It's on a different streaming service and features entirely different creatives, but Apple's "Lessons in Chemistry" is clearly cut from the same cloth as "The Queen's Gambit" on Netflix. Here's another handsome mid-century limited series about a fictional brilliant woman making strides in an arena traditionally reserved for men. Instead of chess, our heroine, Elizabeth Zott (Brie Larson) is a chemist who eventually finds a way to use her formidable skills to host a popular cooking show. A quick note before we go further - foodies may enjoy some of the cooking scenes, but the cooking doesn't play nearly as big a role as the marketing would suggest.
"Lessons in Chemistry" is more explicitly a show about feminism, and the world Elizabeth inhabits is much more hostile to her ambition. In "The Queen's Gambit," the heroine was unlucky, but created a lot of her own problems. In "Lessons in Chemistry," misogyny is the biggest block to Elizabeth's advancement from the beginning. She starts out as a lab technician who wasn't able to complete her doctorate due to abusive faculty, so no one at her job will take her seriously. Most of the men who should be her colleagues aren't above relying on her expertise, or sometimes outright stealing her work, but refuse to acknowledge her as an equal. However, there are a few good eggs - namely the eccentric genius Calvin Evans (Lewis Pullman) who becomes Elizabeth's greatest defender.

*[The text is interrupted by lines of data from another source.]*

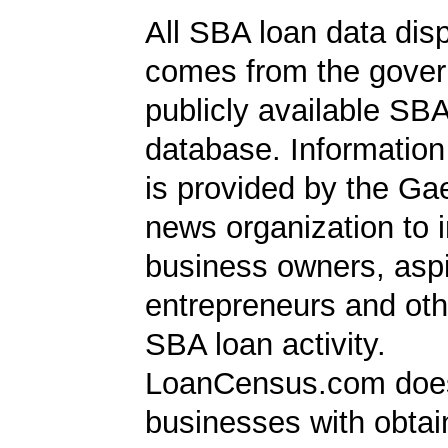
All SBA loan data dis
comes from the gover
publicly available SB
database. Information
is provided by the Ga
news organization to 
business owners, aspi
entrepreneurs and oth
SBA loan activity.
LoanCensus.com does
businesses with obta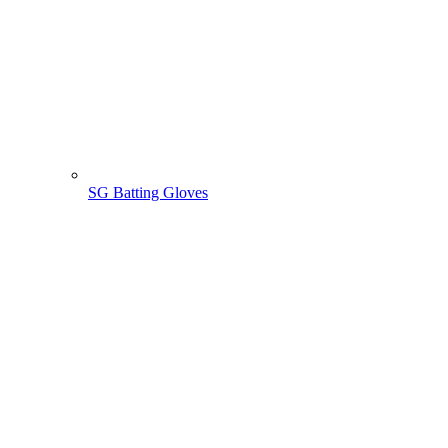
SG Batting Gloves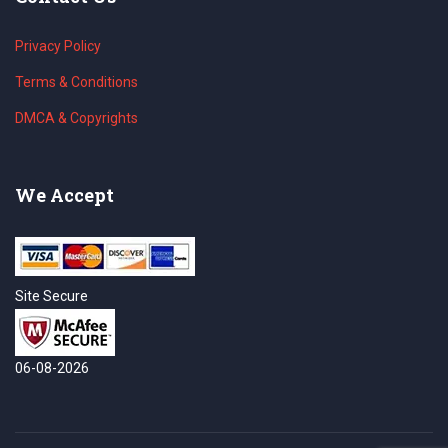
Privacy Policy
Terms & Conditions
DMCA & Copyrights
We Accept
Site Secure
06-08-2026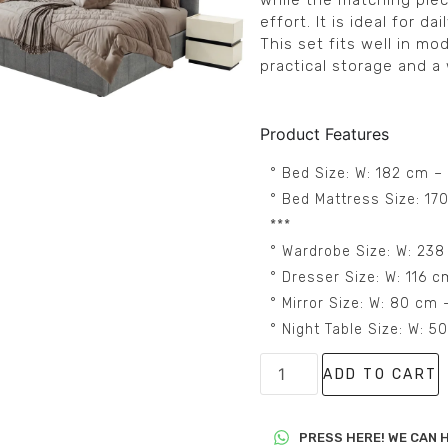
while the matching pie
effort. It is ideal for 
This set fits well in 
practical storage and a
Product Features
° Bed Size: W: 182 cm –
° Bed Mattress Size: 17
***
° Wardrobe Size: W: 23
° Dresser Size: W: 116 
° Mirror Size: W: 80 cm
° Night Table Size: W: 5
ADD TO CART
PRESS HERE! WE CAN H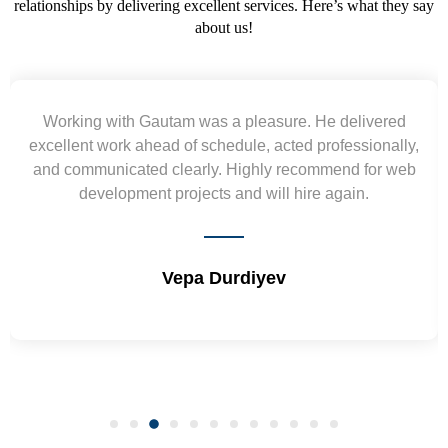
relationships by delivering excellent services. Here’s what they say
about us!
asure. He delivered
Yogendra and Vikram underst
 acted professionally,
requirement and went out of the 
ly recommend for web
wireframes in tight deadlines. Appr
ill hire again.
and skills. Will surely work a
yev
Shrikant Varan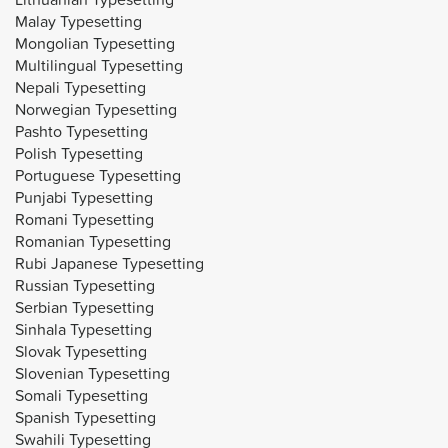
Malay Typesetting
Mongolian Typesetting
Multilingual Typesetting
Nepali Typesetting
Norwegian Typesetting
Pashto Typesetting
Polish Typesetting
Portuguese Typesetting
Punjabi Typesetting
Romani Typesetting
Romanian Typesetting
Rubi Japanese Typesetting
Russian Typesetting
Serbian Typesetting
Sinhala Typesetting
Slovak Typesetting
Slovenian Typesetting
Somali Typesetting
Spanish Typesetting
Swahili Typesetting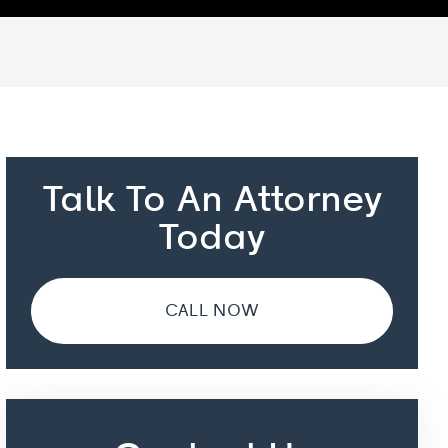
Talk To An Attorney
Today
CALL NOW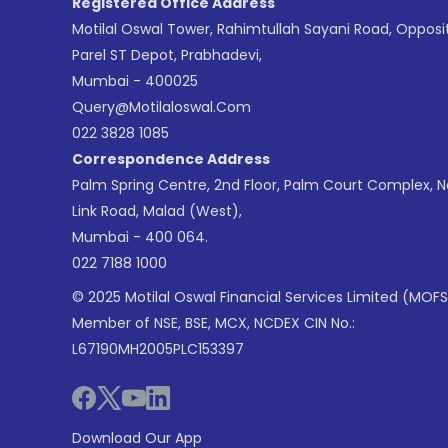
Registered Office Address
Motilal Oswal Tower, Rahimtullah Sayani Road, Opposi
Parel ST Depot, Prabhadevi,
Mumbai - 400025
Query@motilaloswal.com
022 3828 1085
Correspondence Address
Palm Spring Centre, 2nd Floor, Palm Court Complex, 
Link Road, Malad (West),
Mumbai - 400 064.
022 7188 1000
© 2025 Motilal Oswal Financial Services Limited (MOFS
Member of NSE, BSE, MCX, NCDEX CIN No.:
L67190MH2005PLC153397
Download Our App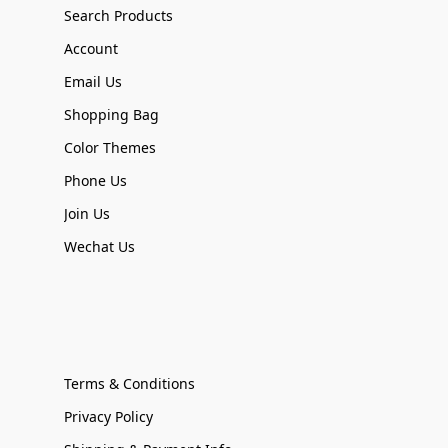
Search Products
Account
Email Us
Shopping Bag
Color Themes
Phone Us
Join Us
Wechat Us
Terms & Conditions
Privacy Policy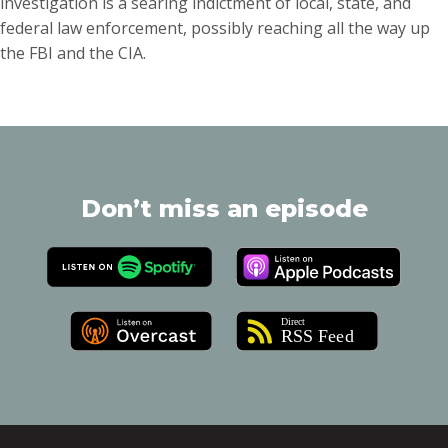
investigation is a searing indictment of local, state, and
federal law enforcement, possibly reaching all the way up
the FBI and the CIA.
Don’t miss an episode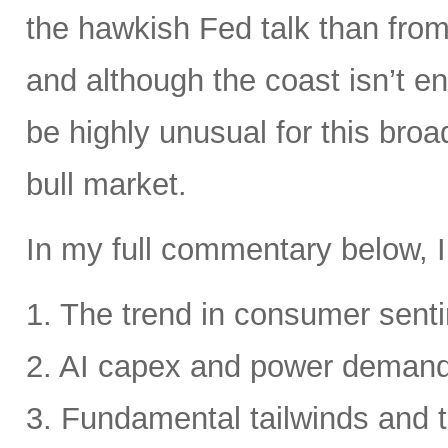
the hawkish Fed talk than from 
and although the coast isn’t en
be highly unusual for this broa
bull market.
In my full commentary below, I
1. The trend in consumer senti
2. AI capex and power deman
3. Fundamental tailwinds and 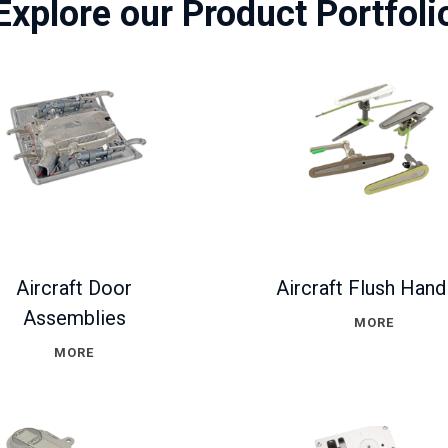
Explore our Product Portfoli
Aircraft Door
Aircraft Flush Hand
Assemblies
MORE
MORE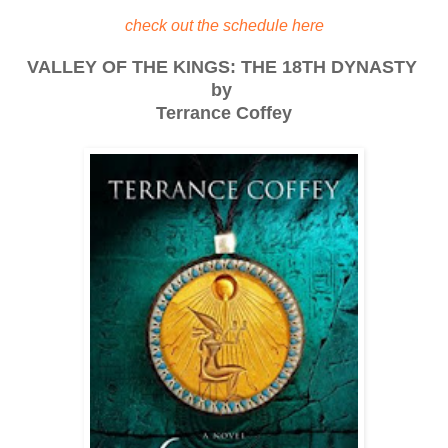
check out the schedule here
VALLEY OF THE KINGS: THE 18TH DYNASTY
by
Terrance Coffey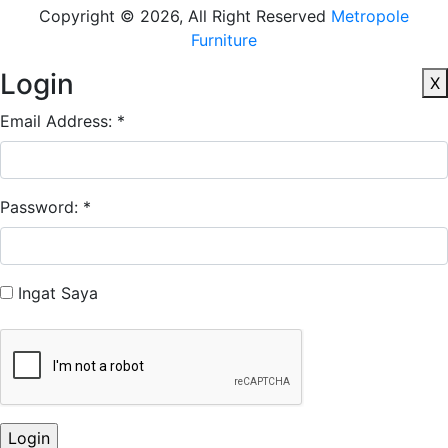
Copyright © 2026, All Right Reserved
Metropole
Furniture
Login
X
Email Address: *
Password: *
Ingat Saya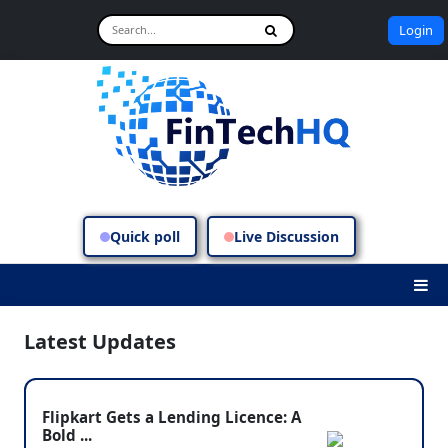
Login
Quick poll
Live Discussion
Latest Updates
Flipkart Gets a Lending Licence: A
Bold ...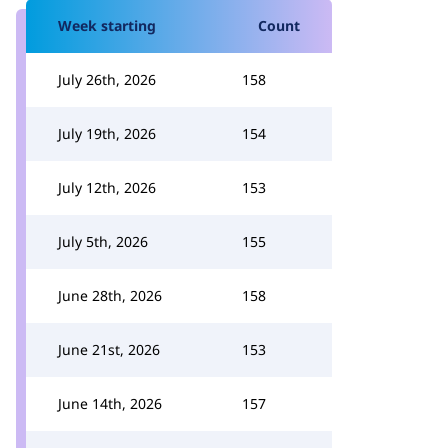
Week starting
Count
July 26th, 2026
158
July 19th, 2026
154
July 12th, 2026
153
July 5th, 2026
155
June 28th, 2026
158
June 21st, 2026
153
June 14th, 2026
157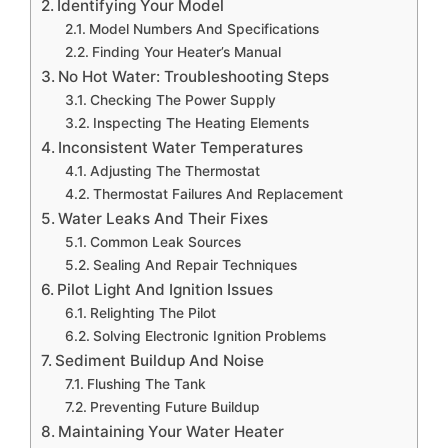
Identifying Your Model
Model Numbers And Specifications
Finding Your Heater’s Manual
No Hot Water: Troubleshooting Steps
Checking The Power Supply
Inspecting The Heating Elements
Inconsistent Water Temperatures
Adjusting The Thermostat
Thermostat Failures And Replacement
Water Leaks And Their Fixes
Common Leak Sources
Sealing And Repair Techniques
Pilot Light And Ignition Issues
Relighting The Pilot
Solving Electronic Ignition Problems
Sediment Buildup And Noise
Flushing The Tank
Preventing Future Buildup
Maintaining Your Water Heater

I like the way that the feminist themes are handled in "Lessons in Chemistry." The point of Elizabeth's story often comes down to resilience rather than empowerment. She has to learn to overcome failure and disappointment over and over again, and almost none of the injustices she suffers are ever fixed. Few of the bad actors see bad consequences. Instead, the show has several twists and turns as Elizabeth explores alternate paths to success, paths that take us to some unexpected places. Elizabeth's story is also paralleled by others - her neighbor Harriet (Aja Naomi King) is a black woman trying to save the neighborhood from being destroyed by a highway project, and a young relative of Elizabeth's named Mad (Alice Halsey) tries to find information about her father, an orphan with a mysterious past.
Because the show is more didactic, "Lessons in Chemistry" is not as easy a watch as "The Queen's Gambit." The characters are also less complex and the plot beats are more familiar. Frankly, it got tiresome watching actors like Rainn Wilson and Andy Daly show up to scold Elizabeth for being unreasonable while twirling their metaphorical mustaches. When the show is about more personal matters, it's more watchable. Brie Larson's performance as Elizabeth Zott is very good, adroitly mixing familiar undersocialized nerd and "science girl" tropes with enough vulnerability to keep us on her side. In a different kind of show, her self-righteousness and know-it-all attitude might come off as grating, but when her wins are so few and far between, she comes off as terribly brave instead. And while Elizabeth talks like a dictionary, her feelings are very human, and she takes crushing defeats like anybody would. She and Lewis Pullman's lovable Calvin have the best scenes together, making connections over scientific discourse, and navigating gender politics like explorers charting new territory.
Like all of Apple TV+'s prestige projects, "Lessons in Chemistry" has high production values and significant talent involved. I'm especially glad to see Larson in a role making good use of her talents after a couple of rough projects. Aja Naomi King is also a highlight, and I'm glad that the series kept Harriet in the spotlight for so much of the running time. If this show gets a follow-up, it should definitely be focused on her political and/or legal career. If there's anything that "Lessons in Chemistry" does better than "The Queen's Gambit," it's that it makes the narrative space to do better by its non-white characters. I admire the ambition of the show's creators, even when the execution is iffy, and I'll keep an eye out for whatever they do next.